Many years ago, I knew a guy who used “basically” a lot. He basically peppered his speech with it. He couldn’t mean anything without getting down to its base, which was why he used the word as building block and summary alike. He basically drummed me out of ever using the word.
So I found it funny that, about the same time, a girl came to live with our family who was, like, completely immersed in Valley Girl speech. Like, I totally respect that others have speech patterns that are, like, different from mine, y’know? Yeah. Well, I like, instantly picked up this invasive habit. I found it totally not tubular when I realized how I now sounded. The only thing I never picked up was “OhmaGawd!” – the quintessential Valley epithet. Thank the Lord for small miracles. But, like, everything else of the vernacular came out of my mouth before I could, y’know, stop it. Just like the waves on the beach the surfers that invented Valley Girl rode in on. And it branded me as an L.A. girl, which I was not. I’m from The OC, which is like, so different.
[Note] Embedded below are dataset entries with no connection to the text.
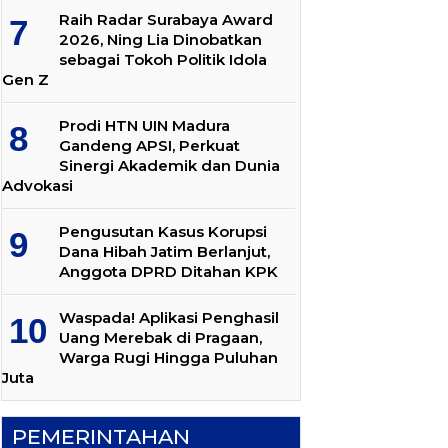
Raih Radar Surabaya Award
2026, Ning Lia Dinobatkan
sebagai Tokoh Politik Idola
Gen Z
Prodi HTN UIN Madura
Gandeng APSI, Perkuat
Sinergi Akademik dan Dunia
Advokasi
Pengusutan Kasus Korupsi
Dana Hibah Jatim Berlanjut,
Anggota DPRD Ditahan KPK
Waspada! Aplikasi Penghasil
Uang Merebak di Pragaan,
Warga Rugi Hingga Puluhan
Juta
PEMERINTAHAN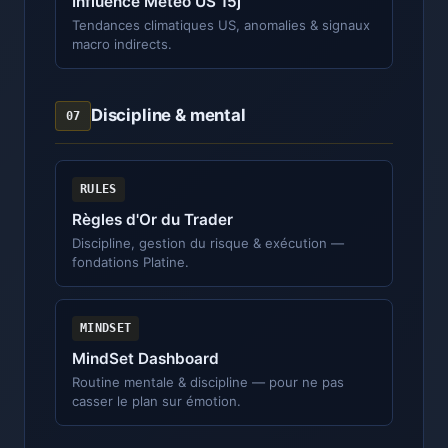
Influence Météo US 15j
Tendances climatiques US, anomalies & signaux
macro indirects.
Discipline & mental
07
RULES
Règles d'Or du Trader
Discipline, gestion du risque & exécution —
fondations Platine.
MINDSET
MindSet Dashboard
Routine mentale & discipline — pour ne pas
casser le plan sur émotion.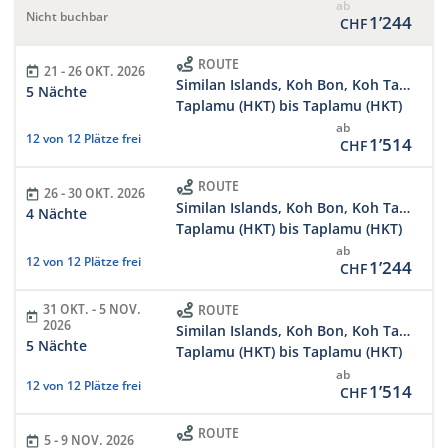
ab
Nicht buchbar
1’244
CHF
ROUTE
21 - 26 OKT. 2026
Similan Islands, Koh Bon, Koh Tachai, Richelieu Rock 5 Days/5 Nights
5 Nächte
Taplamu (HKT) bis Taplamu (HKT)
ab
12 von 12 Plätze frei
1’514
CHF
ROUTE
26 - 30 OKT. 2026
Similan Islands, Koh Bon, Koh Tachai, Richelieu
4 Nächte
Taplamu (HKT) bis Taplamu (HKT)
ab
12 von 12 Plätze frei
1’244
CHF
31 OKT. - 5 NOV.
ROUTE
2026
Similan Islands, Koh Bon, Koh Tachai, Richelieu Rock 5 Days/5 Nights
5 Nächte
Taplamu (HKT) bis Taplamu (HKT)
ab
12 von 12 Plätze frei
1’514
CHF
ROUTE
5 - 9 NOV. 2026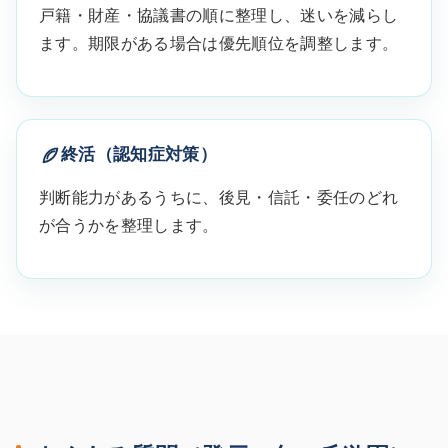
戸籍・財産・協議書の順に整理し、迷いを減らし
ます。期限がある場合は優先順位を調整します。
終活（認知症対策）
判断能力があるうちに、後見・信託・委任のどれ
が合うかを整理します。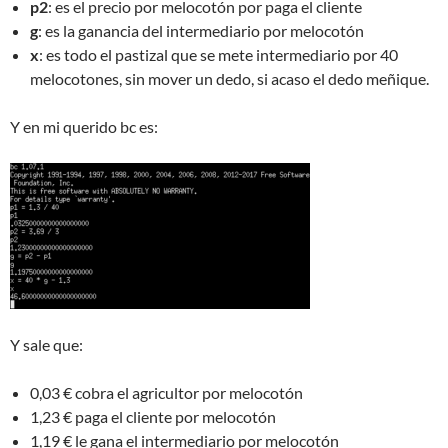
p2
: es el precio por melocotón por paga el cliente
g
: es la ganancia del intermediario por melocotón
x
: es todo el pastizal que se mete intermediario por 40
melocotones, sin mover un dedo, si acaso el dedo meñique.
Y en mi querido bc es:
Y sale que:
0,03 € cobra el agricultor por melocotón
1,23 € paga el cliente por melocotón
1,19 € le gana el intermediario por melocotón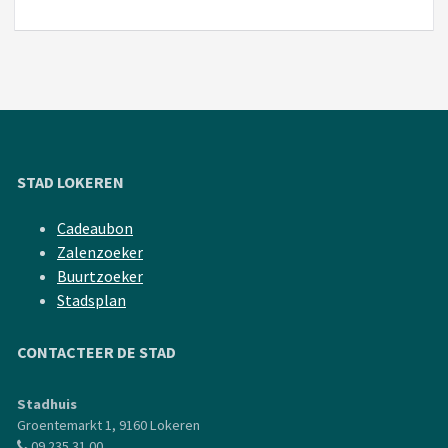
STAD LOKEREN
Cadeaubon
Zalenzoeker
Buurtzoeker
Stadsplan
CONTACTEER DE STAD
Stadhuis
Groentemarkt 1, 9160 Lokeren
09 235 31 00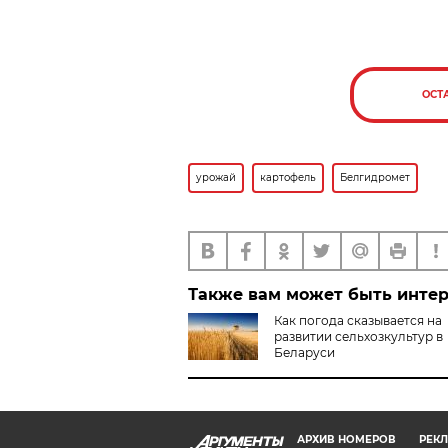
ОСТ
урожай
картофель
Белгидромет
Также вам может быть инте
Как погода сказывается на
развитии сельхозкультур в
Беларуси
АРХИВ НОМЕРОВ
РЕКЛ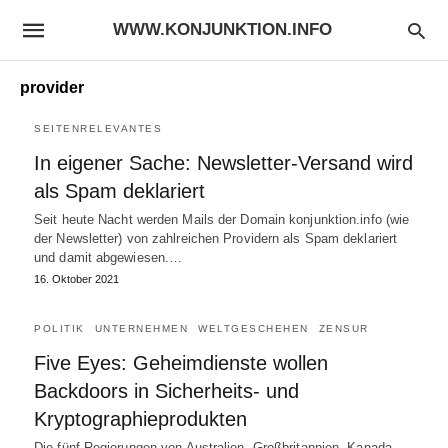
WWW.KONJUNKTION.INFO
provider
SEITENRELEVANTES
In eigener Sache: Newsletter-Versand wird
als Spam deklariert
Seit heute Nacht werden Mails der Domain konjunktion.info (wie
der Newsletter) von zahlreichen Providern als Spam deklariert
und damit abgewiesen.…
16. Oktober 2021
POLITIK
UNTERNEHMEN
WELTGESCHEHEN
ZENSUR
Five Eyes: Geheimdienste wollen
Backdoors in Sicherheits- und
Kryptographieprodukten
Die fünf Regierungen von Australien, Großbritannien, Kanada,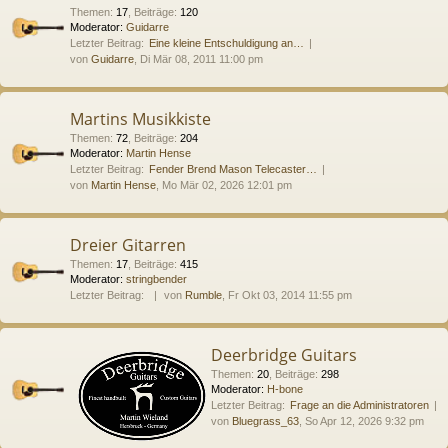
Themen
:
17
,
Beiträge
:
120
Moderator:
Guidarre
Letzter Beitrag:
Eine kleine Entschuldigung an…
von
Guidarre
, Di Mär 08, 2011 11:00 pm
Martins Musikkiste
Themen
:
72
,
Beiträge
:
204
Moderator:
Martin Hense
Letzter Beitrag:
Fender Brend Mason Telecaster…
von
Martin Hense
, Mo Mär 02, 2026 12:01 pm
Dreier Gitarren
Themen
:
17
,
Beiträge
:
415
Moderator:
stringbender
Letzter Beitrag:
von
Rumble
, Fr Okt 03, 2014 11:55 pm
Deerbridge Guitars
Themen
:
20
,
Beiträge
:
298
Moderator:
H-bone
Letzter Beitrag:
Frage an die Administratoren
von
Bluegrass_63
, So Apr 12, 2026 9:32 pm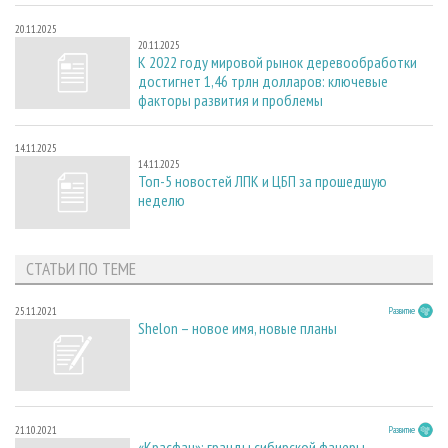
20.11.2025
20.11.2025
К 2022 году мировой рынок деревообработки
достигнет 1,46 трлн долларов: ключевые
факторы развития и проблемы
14.11.2025
14.11.2025
Топ-5 новостей ЛПК и ЦБП за прошедшую
неделю
СТАТЬИ ПО ТЕМЕ
25.11.2021
Развитие
Shelon – новое имя, новые планы
21.10.2021
Развитие
«Красфан»: гранды сибирской фанеры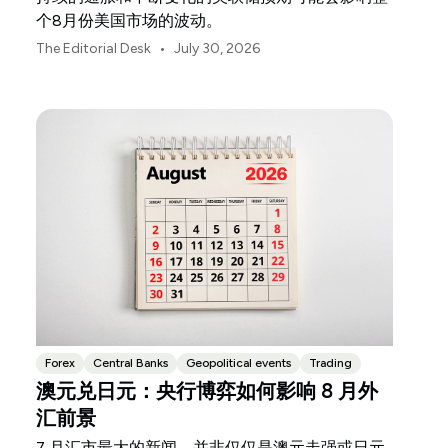
个8月份美国市场的波动。
•
The Editorial Desk
July 30, 2026
Forex
Central Banks
Geopolitical events
Trading
澳元兑日元：央行博弈如何影响 8 月外
汇前景
7 月汇市最大的新闻，并非仅仅是澳元走强或日元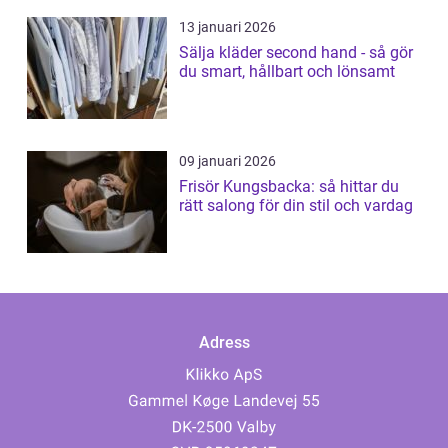
13 januari 2026
Sälja kläder second hand - så gör
du smart, hållbart och lönsamt
09 januari 2026
Frisör Kungsbacka: så hittar du
rätt salong för din stil och vardag
Adress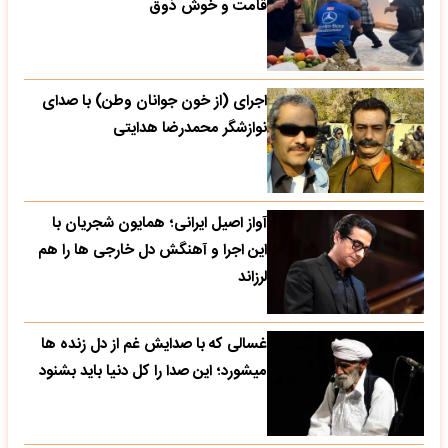
قامت و خوش ذوق
اجرای (از خون جوانان وطن) با صدای
نوازشگر محمدرضا هدایتی
آواز اصیل ایرانی؛ همایون شجریان با
این اجرا و آهنگش دل خارجی ها را هم
لرزاند
غسالی که با صدایش غم از دل زنده ها
میشورد؛ این صدا را کل دنیا باید بشنود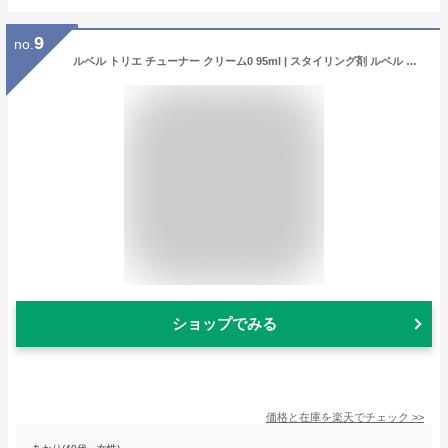
9
no.
ルベル トリエ チューナー クリーム0 95ml | スタイリング剤 ルベル ヘアクリーム ヘアミルク ストレートヘア 美容院 美容室 サロン トリートメント 洗い流さない 潤い まとまり 髪 ヘア ヘアスタイル ヘアスタイリング
ショップでみる
価格と在庫を
楽天
でチェック
>>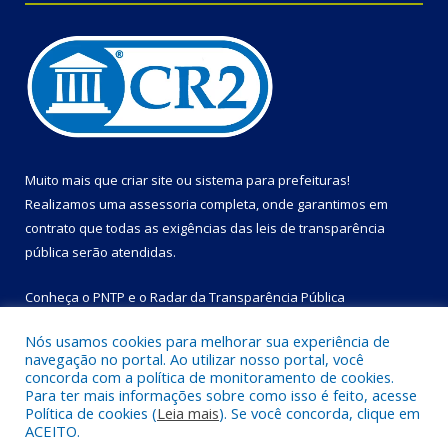
Muito mais que
criar site
ou
sistema para prefeituras
!
Realizamos uma
assessoria
completa, onde garantimos em
contrato que todas as exigências das
leis de transparência
pública
serão atendidas.
Conheça o
PNTP
e o
Radar da Transparência Pública
Nós usamos cookies para melhorar sua experiência de
navegação no portal. Ao utilizar nosso portal, você
concorda com a política de monitoramento de cookies.
Para ter mais informações sobre como isso é feito, acesse
Todos os direitos reservados a Prefeitura Municipal de Bom
Política de cookies (
Leia mais
). Se você concorda, clique em
Jesus do Tocantins.
ACEITO.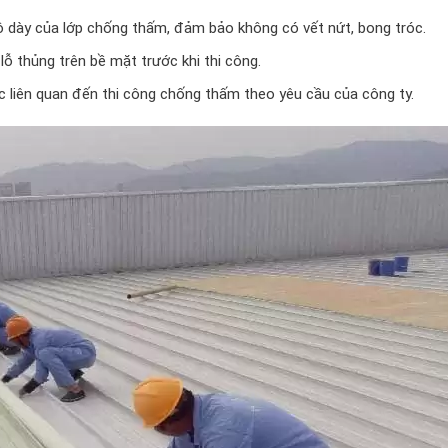
ộ dày của lớp chống thấm, đảm bảo không có vết nứt, bong tróc.
ỗ thủng trên bề mặt trước khi thi công.
c liên quan đến thi công chống thấm theo yêu cầu của công ty.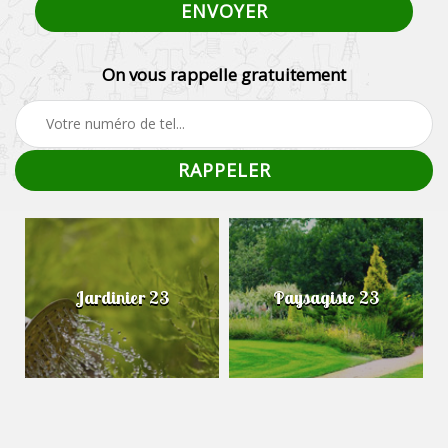
On vous rappelle gratuitement
Jardinier 23
Paysagiste 23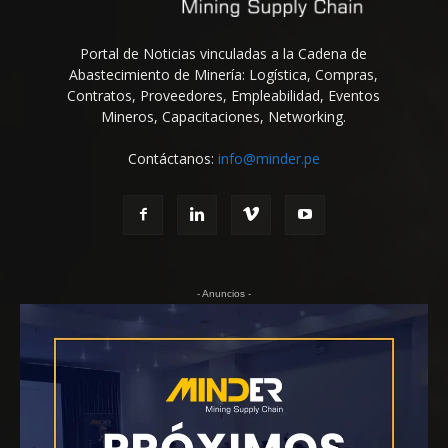
Portal de Noticias vinculadas a la Cadena de
Abastecimiento de Minería: Logística, Compras,
Contratos, Proveedores, Empleabilidad, Eventos
Mineros, Capacitaciones, Networking.
Contáctanos:
info@minder.pe
- Anuncios -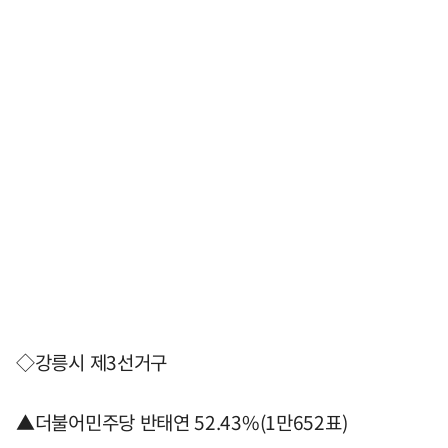
◇강릉시 제3선거구
▲더불어민주당 반태연 52.43%(1만652표)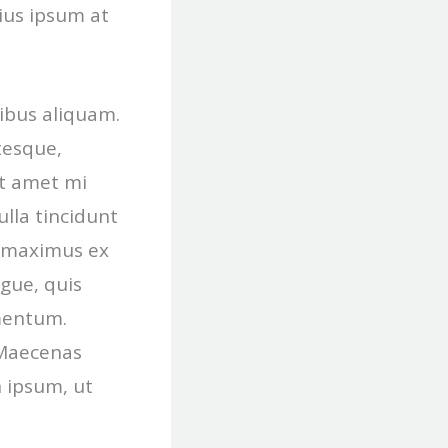
rius ipsum at
cibus aliquam.
tesque,
it amet mi
lla tincidunt
n maximus ex
ngue, quis
mentum.
 Maecenas
n ipsum, ut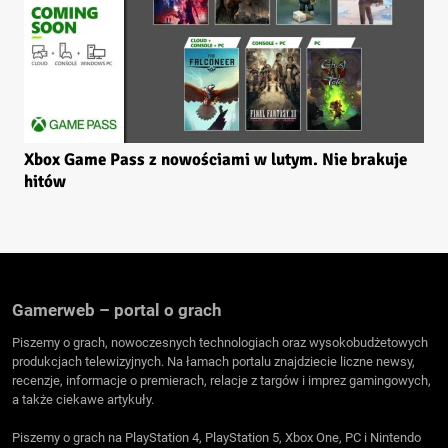
Xbox Game Pass z nowościami w lutym. Nie brakuje
hitów
Gamerweb – portal o grach
Piszemy o grach, nowoczesnych technologiach oraz wysokobudżetowych
produkcjach telewizyjnych. Na łamach portalu znajdziecie liczne newsy,
recenzje, informacje o premierach, relacje z targów i imprez gamingowych,
a także ciekawe artykuły.
Piszemy o grach na PlayStation 4, PlayStation 5, Xbox One, PC i Nintendo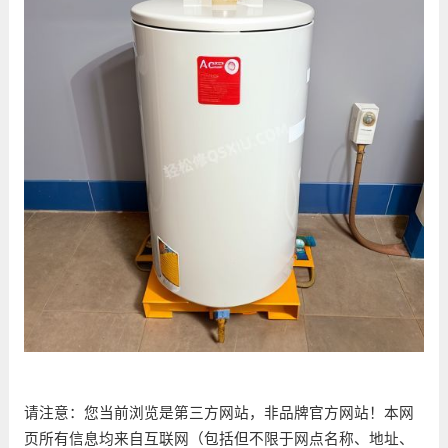
请注意：您当前浏览是第三方网站，非品牌官方网站！本网
页所有信息均来自互联网（包括但不限于网点名称、地址、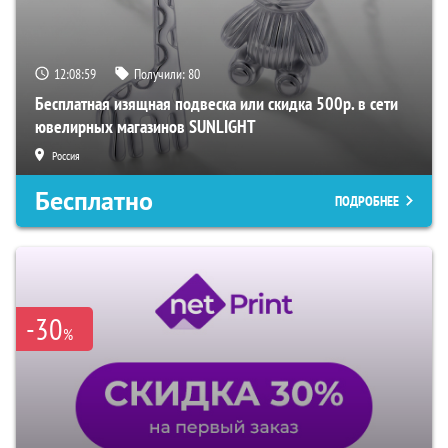
12:08:59
Получили:
80
Бесплатная изящная подвеска или скидка 500р. в сети
ювелирных магазинов SUNLIGHT
Россия
Бесплатно
ПОДРОБНЕЕ
-30
%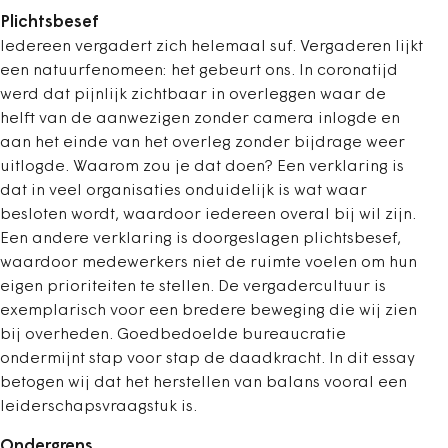
Plichtsbesef
Iedereen vergadert zich helemaal suf. Vergaderen lijkt
een natuurfenomeen: het gebeurt ons. In coronatijd
werd dat pijnlijk zichtbaar in overleggen waar de
helft van de aanwezigen zonder camera inlogde en
aan het einde van het overleg zonder bijdrage weer
uitlogde. Waarom zou je dat doen? Een verklaring is
dat in veel organisaties onduidelijk is wat waar
besloten wordt, waardoor iedereen overal bij wil zijn.
Een andere verklaring is doorgeslagen plichtsbesef,
waardoor medewerkers niet de ruimte voelen om hun
eigen prioriteiten te stellen. De vergadercultuur is
exemplarisch voor een bredere beweging die wij zien
bij overheden. Goedbedoelde bureaucratie
ondermijnt stap voor stap de daadkracht. In dit essay
betogen wij dat het herstellen van balans vooral een
leiderschapsvraagstuk is.
Ondergrens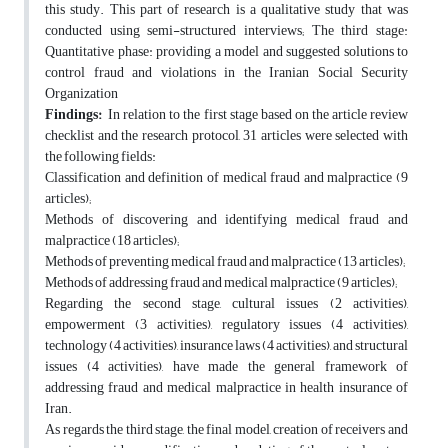
this study. This part of research is a qualitative study that was
conducted using semi-structured interviews; The third stage:
Quantitative phase: providing a model and suggested solutions to
control fraud and violations in the Iranian Social Security
Organization
Findings:
In relation to the first stage based on the article review
checklist and the research protocol, 31 articles were selected with
the following fields:
Classification and definition of medical fraud and malpractice (9
articles);
Methods of discovering and identifying medical fraud and
malpractice (18 articles);
Methods of preventing medical fraud and malpractice (13 articles);
Methods of addressing fraud and medical malpractice (9 articles);
Regarding the second stage, cultural issues (2 activities),
empowerment (3 activities), regulatory issues (4 activities),
technology (4 activities), insurance laws (4 activities), and structural
issues (4 activities), have made the general framework of
addressing fraud and medical malpractice in health insurance of
Iran.
As regards the third stage, the final model, creation of receivers and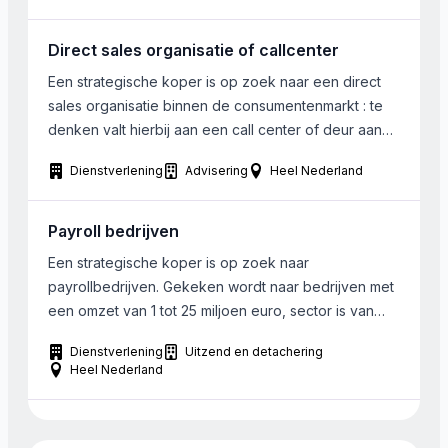
Direct sales organisatie of callcenter
Een strategische koper is op zoek naar een direct
sales organisatie binnen de consumentenmarkt : te
denken valt hierbij aan een call center of deur aan
deur partij. Het gezochte bedrijf houdt zich o.a.
Dienstverlening
Advisering
Heel Nederland
bezig met koude acquisitie.
Payroll bedrijven
Een strategische koper is op zoek naar
payrollbedrijven. Gekeken wordt naar bedrijven met
een omzet van 1 tot 25 miljoen euro, sector is van
ondergeschikt belang. Regio mag heel Nederland
Dienstverlening
Uitzend en detachering
zijn.
Heel Nederland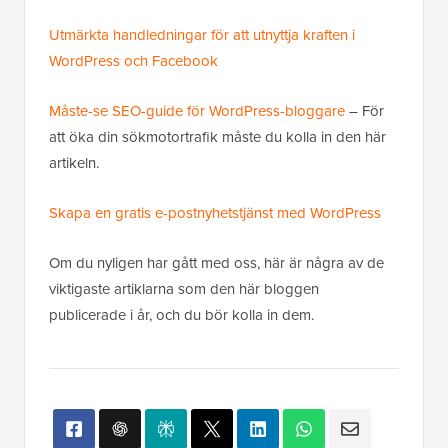
Utmärkta handledningar för att utnyttja kraften i
WordPress och Facebook
Måste-se SEO-guide för WordPress-bloggare
– För
att öka din sökmotortrafik måste du kolla in den här
artikeln.
Skapa en gratis e-postnyhetstjänst med WordPress
Om du nyligen har gått med oss, här är några av de
viktigaste artiklarna som den här bloggen
publicerade i år, och du bör kolla in dem.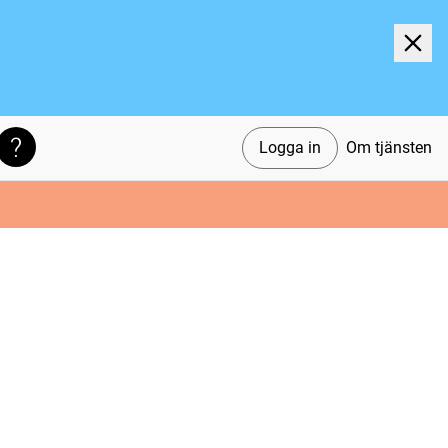
Logga in
Om tjänsten
Söktips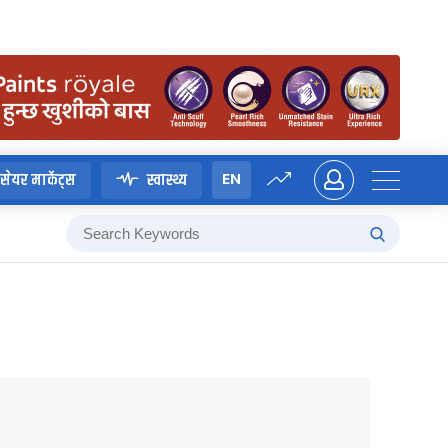
EN
सेयर मार्केट्स
स्वास्थ्य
Then I started college and began my move toward professionalism. My dad introduced me to an intelligent young man he worked with, older than myself, who was going places. Dad rarely entered into my social life, so I knew this was important. The guy asked me to drinks at a restaurant, which was unheard of among the girls my age. I dressed appropriately, met him on time, and re-introduced myself. Then we started talking. “Like, that is so Cool!” I giggled at one of his stories. He looked at me with one eyebrow cocked. I can still see it today. I could’ve melted through the floor. He asked if I always talked like that. I had to admit that it was an unwelcome pattern that had entered without my notice or permission, but had become, unfortunately, fairly entrenched. I was not able to shake that “like” anywhere nearly as quickly as he dropped me. In fact, I still hear it on occasion. Be aware – I KNOW when it comes out. And every time, I wish I’d used “said” – which is usually what would’ve been appropriate – instead.
I’m going to buy myself a better Thesaurus…mine only has two options for realize: gain or think – neither of which is what I’m grasping for when I realize I’m using that word yet again. The big but and “like”? They’re basically gone.